Autoencoder-based General Purpose Representation Learning for Customer Embedding
Jan Henrik Bertrand, David B. Hoffmann, Jacopo Pio Gargano, Laurent Mombaerts, Jonathan Taws
TL;DR
This work introduces DeepCAE, a multi-layer contractive autoencoder that applies the contractive regularization term via the full encoder Jacobian to learn robust, general-purpose embeddings for tabular entities. It pairs DeepCAE with a general entity embedding framework that accommodates multiple data modalities and downstream tasks, enabling evaluation across 13 public datasets. Empirically, DeepCAE outperforms other autoencoder variants in both reconstruction and downstream prediction, notably achieving a 34% reconstruction improvement over StackedCAE and competitive downstream performance, while KernelPCA can excel on downstream tasks despite weaker reconstruction.
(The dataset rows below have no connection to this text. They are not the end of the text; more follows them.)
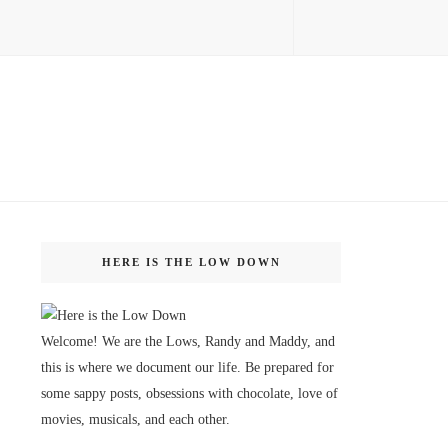
HERE IS THE LOW DOWN
Welcome! We are the Lows, Randy and Maddy, and
this is where we document our life. Be prepared for
some sappy posts, obsessions with chocolate, love of
movies, musicals, and each other.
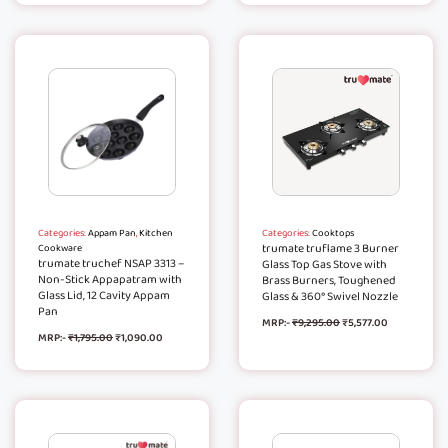
Categories:
Appam Pan
,
Kitchen
Categories:
Cooktops
trumate truflame 3 Burner
Cookware
trumate truchef NSAP 3313 –
Glass Top Gas Stove with
Non-Stick Appapatram with
Brass Burners, Toughened
Glass Lid, 12 Cavity Appam
Glass & 360° Swivel Nozzle
Pan
MRP:-
₹
9,295.00
₹
5,577.00
MRP:-
₹
1,795.00
₹
1,090.00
The study discusses trade-offs between model size, training time, and performance, highlighting practical implications for scalable deployment and suggesting directions for further enhancement of loss functions and efficiency.
Abstract
Recent advances in representation learning have successfully leveraged the underlying domain-specific structure of data across various fields. However, representing diverse and complex entities stored in tabular format within a latent space remains challenging. In this paper, we introduce DEEPCAE, a novel method for calculating the regularization term for multi-layer contractive autoencoders (CAEs). Additionally, we formalize a general-purpose entity embedding framework and use it to empirically show that DEEPCAE outperforms all other tested autoencoder variants in both reconstruction performance and downstream prediction performance. Notably, when compared to a stacked CAE across 13 datasets, DEEPCAE achieves a 34% improvement in reconstruction error.